The stock of IT consulting & services company is trading close to its 52-week low of Rs 571 on January 1, 201,9 in intra-day trade. The trading volumes on the counter jumped more than 10-fold with a combined 1.8 million equity shares changing hands on the BSE and NSE so far.
“We expect the material decline in our design-led manufacturing revenue during the Q4 FY19. Large order delivery of around $5 million has been delayed due to delay in regulatory clearances at customer end with one of our customers,” Cyient said in a regulatory filing.
In services, the company has deferment of orders by some of the key customers in the A&D and Communications business units and it now expect a marginal sequential growth of 1 per cent to 2 per cent in services, it added.

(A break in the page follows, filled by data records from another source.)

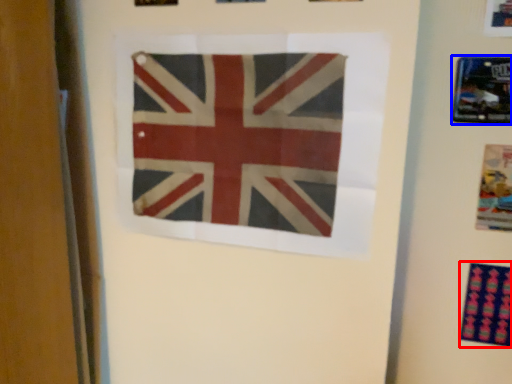 Question: Which of the following is the closest to the observer, print (highlighted by a red box) or picture frame (highlighted by a blue box)?

Choices:
 (A) print
 (B) picture frame

Answer: (B) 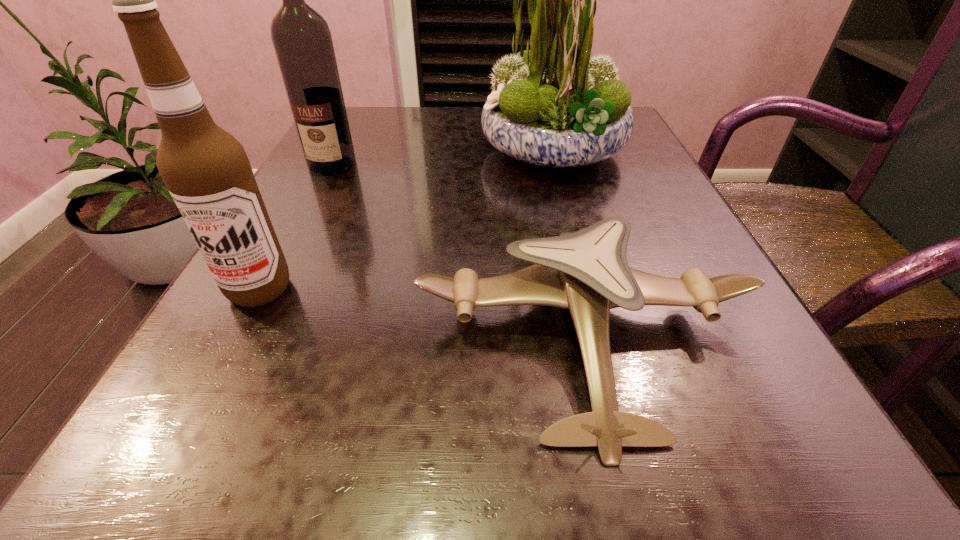 Image resolution: width=960 pixels, height=540 pixels. Identify the location of flower arrangement. (553, 106).

Locate an element on the screen. This screenshot has width=960, height=540. the farther alcohol is located at coordinates (301, 37).

Identify the location of the nearer alcohol. The width and height of the screenshot is (960, 540). click(206, 170).

At what (x,y) coordinates should I click in order to perform the action: click on the shortest object. Please return your answer as a coordinate pair (x, y). Looking at the image, I should click on (587, 272).

Locate an element on the screen. This screenshot has width=960, height=540. free spot located 0.170m on the front-facing side of the flower arrangement is located at coordinates (399, 151).

Identify the location of free location located 0.320m on the front-facing side of the flower arrangement. (327, 151).

Locate an element on the screen. vacant space situated on the front-facing side of the flower arrangement is located at coordinates (337, 151).

The image size is (960, 540). What are the coordinates of `blank space located 0.360m on the front and back of the farther alcohol` in the screenshot? It's located at (254, 316).

Where is `free space located 0.120m on the label of the nearer alcohol`? free space located 0.120m on the label of the nearer alcohol is located at coordinates (205, 391).

This screenshot has height=540, width=960. I want to click on object that is positioned at the far edge, so click(x=553, y=106).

Cyient has expected 8.5 per cent to 9.5 per cent growth in the services business in constant currency for FY19. Earlier, the company had expected 10 per cent plus growth in the services business.

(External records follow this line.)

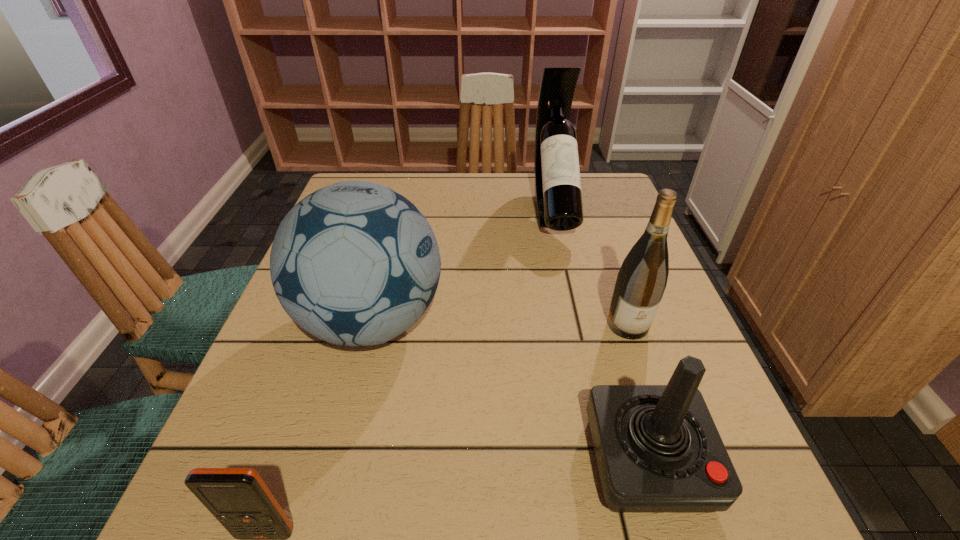 Where is `the farthest object`? This screenshot has height=540, width=960. the farthest object is located at coordinates (558, 196).

You are a GUI agent. You are given a task and a screenshot of the screen. Output one action in this format:
    pyautogui.click(x=<x>, y=<y>)
    Task: Click on the farther wine bottle
    
    Given the screenshot: What is the action you would take?
    pyautogui.click(x=558, y=196)

Identify the location of the right wine bottle. The width and height of the screenshot is (960, 540). (641, 281).

Find the location of `soccer ball`. soccer ball is located at coordinates (355, 263).

You are a GUI agent. You are given a task and a screenshot of the screen. Output one action in this format:
    pyautogui.click(x=<x>, y=<y>)
    Task: Click on the second shortest object
    The height and width of the screenshot is (540, 960).
    Given the screenshot: What is the action you would take?
    pyautogui.click(x=658, y=450)

Identify the location of joystick. The height and width of the screenshot is (540, 960). (658, 450).

This screenshot has width=960, height=540. Find the location of `vacant space located on the stand of the farthest object`. vacant space located on the stand of the farthest object is located at coordinates (575, 305).

Locate an element on the screen. The image size is (960, 540). vacant space located 0.300m on the label of the right wine bottle is located at coordinates (689, 505).

At what (x,y) coordinates should I click in order to perform the action: click on free space located on the side with brand of the soccer ball. Please return your answer as a coordinate pair (x, y). Looking at the image, I should click on (595, 321).

The height and width of the screenshot is (540, 960). I want to click on object that is at the far edge, so click(x=558, y=196).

The company expects operating margin for FY19 to remain the same -- flat to marginally higher -- as mentioned in the earnings call after Q3 FY19 results.

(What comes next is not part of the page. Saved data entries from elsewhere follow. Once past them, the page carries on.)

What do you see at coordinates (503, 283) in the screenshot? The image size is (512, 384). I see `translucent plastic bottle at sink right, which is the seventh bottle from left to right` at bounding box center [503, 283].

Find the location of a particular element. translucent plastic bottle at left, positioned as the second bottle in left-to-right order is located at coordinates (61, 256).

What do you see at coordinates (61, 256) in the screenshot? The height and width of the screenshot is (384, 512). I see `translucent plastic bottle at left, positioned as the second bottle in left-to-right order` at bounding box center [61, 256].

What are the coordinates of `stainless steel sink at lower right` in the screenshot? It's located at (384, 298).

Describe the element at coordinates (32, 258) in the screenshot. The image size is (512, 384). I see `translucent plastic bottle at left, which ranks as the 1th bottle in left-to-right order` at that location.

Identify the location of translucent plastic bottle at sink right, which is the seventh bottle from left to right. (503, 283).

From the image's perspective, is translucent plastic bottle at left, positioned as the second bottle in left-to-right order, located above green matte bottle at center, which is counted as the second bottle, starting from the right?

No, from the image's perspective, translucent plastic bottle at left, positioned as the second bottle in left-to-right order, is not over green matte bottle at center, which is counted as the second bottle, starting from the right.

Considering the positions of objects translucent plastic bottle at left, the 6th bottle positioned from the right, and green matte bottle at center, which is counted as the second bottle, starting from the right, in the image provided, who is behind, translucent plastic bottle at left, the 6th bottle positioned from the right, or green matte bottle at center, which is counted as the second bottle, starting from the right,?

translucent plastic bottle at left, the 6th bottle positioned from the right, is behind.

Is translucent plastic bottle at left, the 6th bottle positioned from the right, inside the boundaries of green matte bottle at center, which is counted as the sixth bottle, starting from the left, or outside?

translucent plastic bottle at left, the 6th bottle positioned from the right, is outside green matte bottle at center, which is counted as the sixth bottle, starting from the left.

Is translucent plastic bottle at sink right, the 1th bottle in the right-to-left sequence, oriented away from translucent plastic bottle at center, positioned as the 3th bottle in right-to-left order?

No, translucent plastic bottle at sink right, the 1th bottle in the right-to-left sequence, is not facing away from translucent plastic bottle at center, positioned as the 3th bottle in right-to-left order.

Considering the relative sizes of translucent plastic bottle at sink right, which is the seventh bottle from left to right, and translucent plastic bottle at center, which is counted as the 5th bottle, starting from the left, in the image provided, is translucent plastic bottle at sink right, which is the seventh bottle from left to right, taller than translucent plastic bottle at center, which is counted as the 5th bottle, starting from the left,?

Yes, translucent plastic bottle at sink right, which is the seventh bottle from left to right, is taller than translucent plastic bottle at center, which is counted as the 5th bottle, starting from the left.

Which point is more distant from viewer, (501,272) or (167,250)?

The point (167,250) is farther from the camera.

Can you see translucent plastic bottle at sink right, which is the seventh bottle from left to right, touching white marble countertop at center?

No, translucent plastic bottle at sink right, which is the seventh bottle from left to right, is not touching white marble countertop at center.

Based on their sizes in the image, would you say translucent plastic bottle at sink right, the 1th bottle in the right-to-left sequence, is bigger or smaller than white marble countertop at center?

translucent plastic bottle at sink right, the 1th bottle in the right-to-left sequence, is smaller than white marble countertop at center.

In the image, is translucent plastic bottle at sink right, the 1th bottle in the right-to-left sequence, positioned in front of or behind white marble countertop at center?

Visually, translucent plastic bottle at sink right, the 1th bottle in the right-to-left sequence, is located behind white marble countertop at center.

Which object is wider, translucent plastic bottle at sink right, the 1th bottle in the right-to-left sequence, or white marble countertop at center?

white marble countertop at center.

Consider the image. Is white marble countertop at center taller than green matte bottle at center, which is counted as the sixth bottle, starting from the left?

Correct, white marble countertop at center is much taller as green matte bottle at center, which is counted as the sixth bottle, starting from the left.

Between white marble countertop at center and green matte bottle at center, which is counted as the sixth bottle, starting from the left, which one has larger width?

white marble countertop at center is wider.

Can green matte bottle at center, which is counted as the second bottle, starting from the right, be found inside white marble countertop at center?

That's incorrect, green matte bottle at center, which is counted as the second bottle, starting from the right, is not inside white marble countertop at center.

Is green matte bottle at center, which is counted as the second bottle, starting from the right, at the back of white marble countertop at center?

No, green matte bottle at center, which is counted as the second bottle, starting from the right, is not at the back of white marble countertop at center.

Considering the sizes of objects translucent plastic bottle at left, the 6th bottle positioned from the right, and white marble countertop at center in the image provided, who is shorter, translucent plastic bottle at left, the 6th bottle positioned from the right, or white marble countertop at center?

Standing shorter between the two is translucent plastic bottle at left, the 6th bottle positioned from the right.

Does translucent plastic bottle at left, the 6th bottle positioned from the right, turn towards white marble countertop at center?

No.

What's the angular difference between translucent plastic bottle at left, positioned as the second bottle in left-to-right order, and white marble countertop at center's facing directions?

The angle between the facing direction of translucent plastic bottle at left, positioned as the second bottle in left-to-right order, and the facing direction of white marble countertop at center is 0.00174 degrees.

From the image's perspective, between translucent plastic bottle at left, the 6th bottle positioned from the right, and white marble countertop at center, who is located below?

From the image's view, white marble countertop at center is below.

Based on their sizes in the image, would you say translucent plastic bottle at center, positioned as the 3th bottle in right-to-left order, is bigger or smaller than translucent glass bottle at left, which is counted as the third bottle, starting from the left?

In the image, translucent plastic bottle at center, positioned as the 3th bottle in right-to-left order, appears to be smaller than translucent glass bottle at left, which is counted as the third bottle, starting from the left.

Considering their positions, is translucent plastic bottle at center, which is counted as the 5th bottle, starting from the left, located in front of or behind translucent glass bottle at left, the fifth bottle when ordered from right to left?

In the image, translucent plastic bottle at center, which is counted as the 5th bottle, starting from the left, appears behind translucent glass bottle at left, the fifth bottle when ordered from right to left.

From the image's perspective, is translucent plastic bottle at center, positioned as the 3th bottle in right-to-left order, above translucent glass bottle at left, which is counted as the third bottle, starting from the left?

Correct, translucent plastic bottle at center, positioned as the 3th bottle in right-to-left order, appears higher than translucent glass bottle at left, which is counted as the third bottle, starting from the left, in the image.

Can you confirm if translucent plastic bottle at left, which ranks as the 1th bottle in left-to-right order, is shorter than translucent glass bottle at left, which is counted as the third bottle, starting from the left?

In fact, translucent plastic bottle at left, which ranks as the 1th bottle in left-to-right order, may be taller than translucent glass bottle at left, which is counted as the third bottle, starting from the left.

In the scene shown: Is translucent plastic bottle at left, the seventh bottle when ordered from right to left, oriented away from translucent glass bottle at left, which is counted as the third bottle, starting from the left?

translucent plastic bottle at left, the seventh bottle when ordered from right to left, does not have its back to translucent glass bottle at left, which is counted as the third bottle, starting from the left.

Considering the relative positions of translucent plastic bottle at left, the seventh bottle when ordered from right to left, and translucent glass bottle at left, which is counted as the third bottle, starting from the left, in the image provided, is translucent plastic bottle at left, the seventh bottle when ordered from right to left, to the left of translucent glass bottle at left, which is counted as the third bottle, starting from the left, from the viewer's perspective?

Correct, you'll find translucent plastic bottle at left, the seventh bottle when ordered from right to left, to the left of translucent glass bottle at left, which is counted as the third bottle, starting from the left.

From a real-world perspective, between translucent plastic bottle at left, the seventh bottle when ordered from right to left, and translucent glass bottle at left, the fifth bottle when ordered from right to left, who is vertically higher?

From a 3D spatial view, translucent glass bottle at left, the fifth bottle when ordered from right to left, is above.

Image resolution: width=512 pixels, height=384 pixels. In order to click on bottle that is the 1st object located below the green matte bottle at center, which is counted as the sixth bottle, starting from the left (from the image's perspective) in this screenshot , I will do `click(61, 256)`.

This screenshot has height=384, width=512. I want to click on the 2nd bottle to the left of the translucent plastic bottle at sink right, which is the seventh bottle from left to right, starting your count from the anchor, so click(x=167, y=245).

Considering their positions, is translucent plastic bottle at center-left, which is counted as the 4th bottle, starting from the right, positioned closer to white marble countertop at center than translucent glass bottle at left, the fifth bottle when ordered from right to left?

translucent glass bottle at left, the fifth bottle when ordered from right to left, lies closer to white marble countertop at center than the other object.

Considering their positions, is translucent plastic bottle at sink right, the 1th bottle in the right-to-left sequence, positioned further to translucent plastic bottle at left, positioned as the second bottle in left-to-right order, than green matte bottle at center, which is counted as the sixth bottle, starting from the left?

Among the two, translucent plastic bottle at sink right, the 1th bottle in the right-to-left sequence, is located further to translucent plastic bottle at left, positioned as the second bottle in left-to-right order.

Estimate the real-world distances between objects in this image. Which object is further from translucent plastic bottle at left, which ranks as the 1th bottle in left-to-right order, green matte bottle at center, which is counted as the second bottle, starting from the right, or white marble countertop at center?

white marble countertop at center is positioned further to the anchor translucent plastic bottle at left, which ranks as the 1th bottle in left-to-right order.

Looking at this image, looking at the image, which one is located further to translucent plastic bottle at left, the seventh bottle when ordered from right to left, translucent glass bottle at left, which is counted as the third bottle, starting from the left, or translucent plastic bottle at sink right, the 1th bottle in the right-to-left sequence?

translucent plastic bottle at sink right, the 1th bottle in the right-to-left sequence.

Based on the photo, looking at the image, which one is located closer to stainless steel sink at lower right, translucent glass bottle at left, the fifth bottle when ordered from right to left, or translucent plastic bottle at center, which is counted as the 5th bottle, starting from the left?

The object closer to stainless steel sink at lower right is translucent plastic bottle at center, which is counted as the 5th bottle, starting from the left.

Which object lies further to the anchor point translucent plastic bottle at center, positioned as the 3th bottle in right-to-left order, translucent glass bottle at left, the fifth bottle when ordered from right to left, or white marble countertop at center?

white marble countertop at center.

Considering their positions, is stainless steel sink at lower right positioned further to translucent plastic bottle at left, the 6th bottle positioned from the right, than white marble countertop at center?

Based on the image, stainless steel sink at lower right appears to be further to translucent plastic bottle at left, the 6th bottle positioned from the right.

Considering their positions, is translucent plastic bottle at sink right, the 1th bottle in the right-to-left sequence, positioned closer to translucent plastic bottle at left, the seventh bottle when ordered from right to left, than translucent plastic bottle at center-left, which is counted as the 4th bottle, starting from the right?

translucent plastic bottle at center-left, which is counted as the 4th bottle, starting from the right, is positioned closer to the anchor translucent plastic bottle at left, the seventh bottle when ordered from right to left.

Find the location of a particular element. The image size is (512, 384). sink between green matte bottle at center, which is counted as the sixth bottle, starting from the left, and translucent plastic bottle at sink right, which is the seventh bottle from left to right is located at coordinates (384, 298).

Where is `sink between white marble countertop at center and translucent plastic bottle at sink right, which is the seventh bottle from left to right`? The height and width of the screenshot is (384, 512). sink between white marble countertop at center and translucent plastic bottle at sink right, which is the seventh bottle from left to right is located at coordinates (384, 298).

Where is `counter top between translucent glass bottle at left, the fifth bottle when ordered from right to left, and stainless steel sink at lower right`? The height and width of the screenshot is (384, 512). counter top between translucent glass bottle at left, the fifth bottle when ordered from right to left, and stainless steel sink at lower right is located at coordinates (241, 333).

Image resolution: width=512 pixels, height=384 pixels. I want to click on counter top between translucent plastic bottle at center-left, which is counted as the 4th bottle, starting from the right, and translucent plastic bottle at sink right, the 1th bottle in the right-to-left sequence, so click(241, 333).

Meanwhile, it said the company has bought back 2.66 million shares at an average price of Rs 647.70.
“The company has cautioned about a weak Q4FY19, impacted by client specific issues in both services and DLM business. Thus it will miss its FY19 revenue guidance. The services business has seen deals for some of its key clients in Aerospace & Defense and Communications verticals (58 per cent of services revenue) are deferred to FY20. While DLM business was impacted by a delay in regulatory clearances for one of its client,” analysts at IDBI Capital said in event update.
The brokerage firm believes re-rating in the stock will have to wait for pick-up in revenue growth especially in the services business.